Despite the departure of armed groups from Timbuktu, civilians continue to live under extremely dangerous conditions.In addition to shells and unexploded bombs, weapons abandoned by combatants previously in control of the city now pose a major threat to the local population. Handicap International, whose teams remained in Timbuktu after the city was captured April 2012, has already carried out door to door campaigns to warn people of the potential risks. The organisation is now stepping-up its efforts and planning to expand its operations, including weapons clearance projects.

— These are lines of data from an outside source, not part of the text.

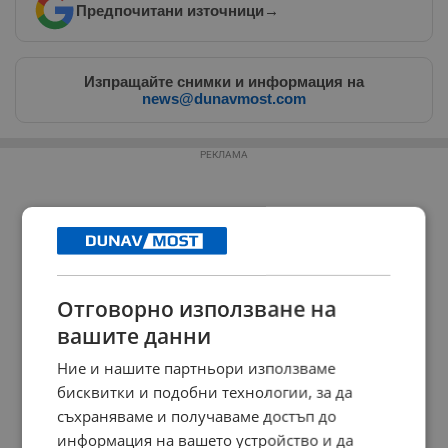
Предпочитани източници
→
Изпращайте снимки и информация на
news@dunavmost.com
РЕКЛАМА
Отговорно използване на
вашите данни
Ние и нашите партньори използваме
бисквитки и подобни технологии, за да
съхраняваме и получаваме достъп до
информация на вашето устройство и да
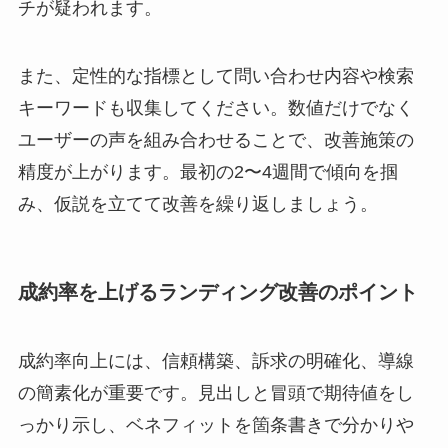
チが疑われます。
また、定性的な指標として問い合わせ内容や検索
キーワードも収集してください。数値だけでなく
ユーザーの声を組み合わせることで、改善施策の
精度が上がります。最初の2〜4週間で傾向を掴
み、仮説を立てて改善を繰り返しましょう。
成約率を上げるランディング改善のポイント
成約率向上には、信頼構築、訴求の明確化、導線
の簡素化が重要です。見出しと冒頭で期待値をし
っかり示し、ベネフィットを箇条書きで分かりや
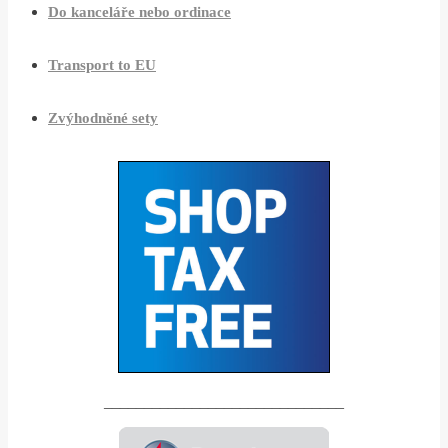
Do kanceláře nebo ordinace
Transport to EU
Zvýhodněné sety
______________________________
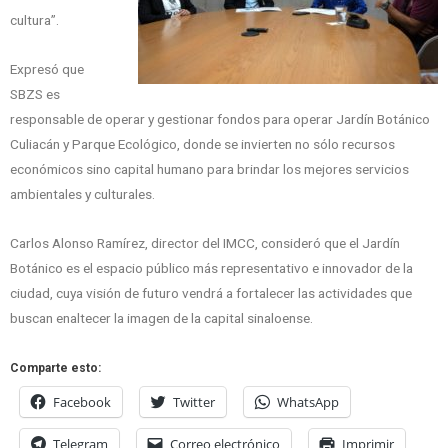
cultura”.
Expresó que
SBZS es
responsable de operar y gestionar fondos para operar Jardín Botánico
Culiacán y Parque Ecológico, donde se invierten no sólo recursos
económicos sino capital humano para brindar los mejores servicios
ambientales y culturales.
Carlos Alonso Ramírez, director del IMCC, consideró que el Jardín
Botánico es el espacio público más representativo e innovador de la
ciudad, cuya visión de futuro vendrá a fortalecer las actividades que
buscan enaltecer la imagen de la capital sinaloense.
Comparte esto:
Facebook
Twitter
WhatsApp
Telegram
Correo electrónico
Imprimir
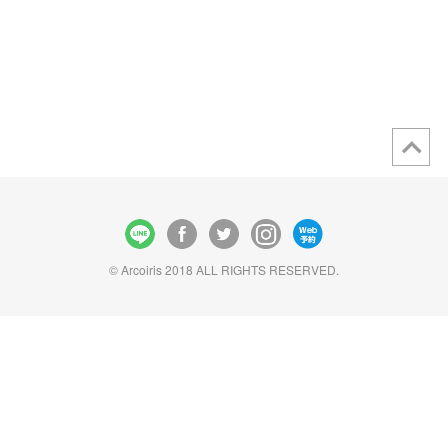
© Arcoiris 2018 ALL RIGHTS RESERVED.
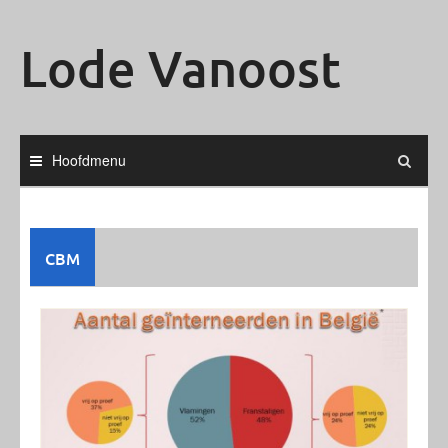
Ga
naar
Lode Vanoost
de
inhoud
Hoofdmenu
CBM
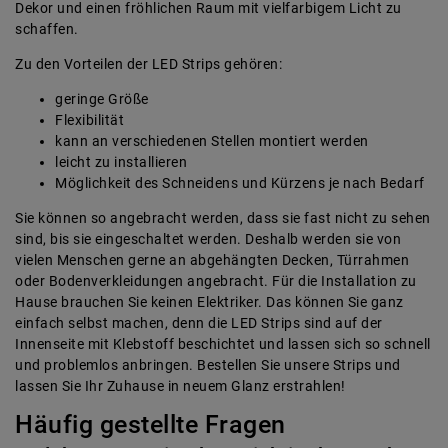
Dekor und einen fröhlichen Raum mit vielfarbigem Licht zu
schaffen.
Zu den Vorteilen der LED Strips gehören:
geringe Größe
Flexibilität
kann an verschiedenen Stellen montiert werden
leicht zu installieren
Möglichkeit des Schneidens und Kürzens je nach Bedarf
Sie können so angebracht werden, dass sie fast nicht zu sehen
sind, bis sie eingeschaltet werden. Deshalb werden sie von
vielen Menschen gerne an abgehängten Decken, Türrahmen
oder Bodenverkleidungen angebracht. Für die Installation zu
Hause brauchen Sie keinen Elektriker. Das können Sie ganz
einfach selbst machen, denn die LED Strips sind auf der
Innenseite mit Klebstoff beschichtet und lassen sich so schnell
und problemlos anbringen. Bestellen Sie unsere Strips und
lassen Sie Ihr Zuhause in neuem Glanz erstrahlen!
Häufig gestellte Fragen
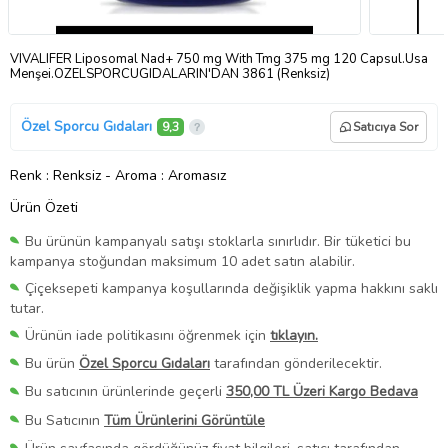
VIVALIFER Liposomal Nad+ 750 mg With Tmg 375 mg 120 Capsul.Usa
Menşei.OZELSPORCUGIDALARIN'DAN 3861 (Renksiz)
Özel Sporcu Gıdaları
9,3
Satıcıya Sor
Renk
: Renksiz
-
Aroma
: Aromasız
Ürün Özeti
Bu ürünün kampanyalı satışı stoklarla sınırlıdır. Bir tüketici bu
kampanya stoğundan maksimum 10 adet satın alabilir.
Çiçeksepeti kampanya koşullarında değişiklik yapma hakkını saklı
tutar.
Ürünün iade politikasını öğrenmek için
tıklayın.
Bu ürün
Özel Sporcu Gıdaları
tarafından gönderilecektir.
Bu satıcının ürünlerinde geçerli
350,00 TL Üzeri Kargo Bedava
Bu Satıcının
Tüm Ürünlerini Görüntüle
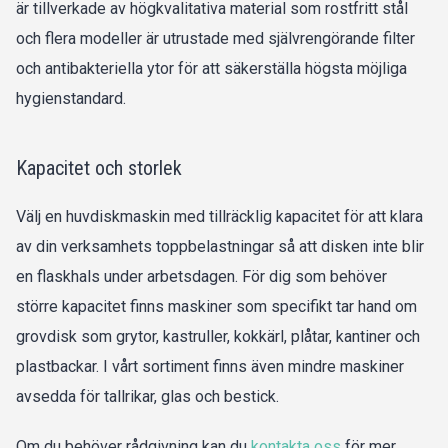
är tillverkade av högkvalitativa material som rostfritt stål
och flera modeller är utrustade med självrengörande filter
och antibakteriella ytor för att säkerställa högsta möjliga
hygienstandard.
Kapacitet och storlek
Välj en huvdiskmaskin med tillräcklig kapacitet för att klara
av din verksamhets toppbelastningar så att disken inte blir
en flaskhals under arbetsdagen. För dig som behöver
större kapacitet finns maskiner som specifikt tar hand om
grovdisk som grytor, kastruller, kokkärl, plåtar, kantiner och
plastbackar. I vårt sortiment finns även mindre maskiner
avsedda för tallrikar, glas och bestick.
Om du behöver rådgivning kan du
kontakta oss
för mer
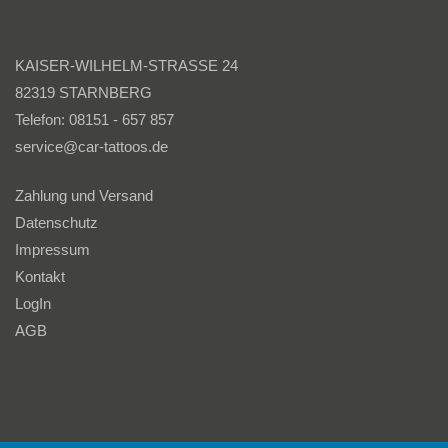
KAISER-WILHELM-STRASSE 24
82319 STARNBERG
Telefon: 08151 - 657 857
service@car-tattoos.de
Zahlung und Versand
Datenschutz
Impressum
Kontakt
LogIn
AGB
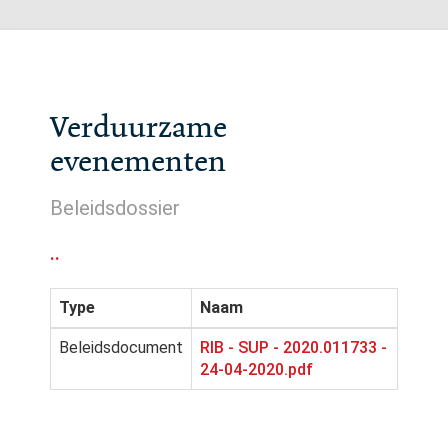
Verduurzame
evenementen
Beleidsdossier
..
Type
Naam
Beleidsdocument
RIB - SUP - 2020.011733 -
24-04-2020.pdf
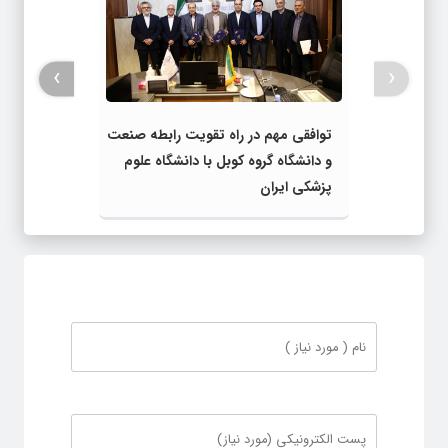
›
‹
توافقی مهم در راه تقویت رابطه صنعت
و دانشگاه گروه کوبل با دانشگاه علوم
پزشکی ایران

“Although the battle to recapture the city was limited in scale, the fighting that took place in April 2012, when Timbuktu was captured by armed groups, led to the scattering of unexploded devices across a wide area.We’ve also noticed that in every town retaken over the last few weeks, the retreating fighters have abandoned large qualities of weapons in the homes they were occupying, explains Marc Vaernewyck, Handicap International’s Programme Director in Bamako.If we’re going to prevent the spread of accidents over the coming months, the first thing we need to do is ensure civilians are able to recognise these weapons and the risks they pose.Last year alone, we recorded more than 50 accidents of this type, most of which (31) involved children. Just yesterday, we received reports of a child who seems to have been killed following the explosion of a shell he had been pelting with stones in Konna [around 40 km to the north of Mopti]. All of the city’s inhabitants, and those expected to return there over the coming weeks, must be alerted to the dangers posed by the weapons they are going to come across.”
“Make no mistake about it: securing the area and protecting the local population over the coming months is a tall order. The risk education activities launched by Handicap International over the last few months in Timbuktu and other towns must continue and on a much larger scale. We have noticed over the last few months that children and certain groups of people, such as ironmongers, are particularly at risk from these shells, grenades and other weapons and unexploded munitions, which are present in large numbers, particularly in Timbuktu and the surrounding region.”
Since last summer, Handicap International has been performing risk education on conventional weapons and unexploded devices for people living in northern Mali. Awareness-raising sessions are organised in schools and camps for displaced people around the city of Mopti, and key community representatives in major towns and cities in northern Mali are helping to remind people of the need to remain vigilant.
In order to secure and neutralise these weapons, Handicap International also began drawing up a list of dangerous areas at the end of last year. Lastly, the organisation sent a demining expert to the area to prepare for the launch of weapons clearance activities, in coordination with all operators present in the field, over the next few days. The areas which have been assessed to date are Diabaly and Mopti.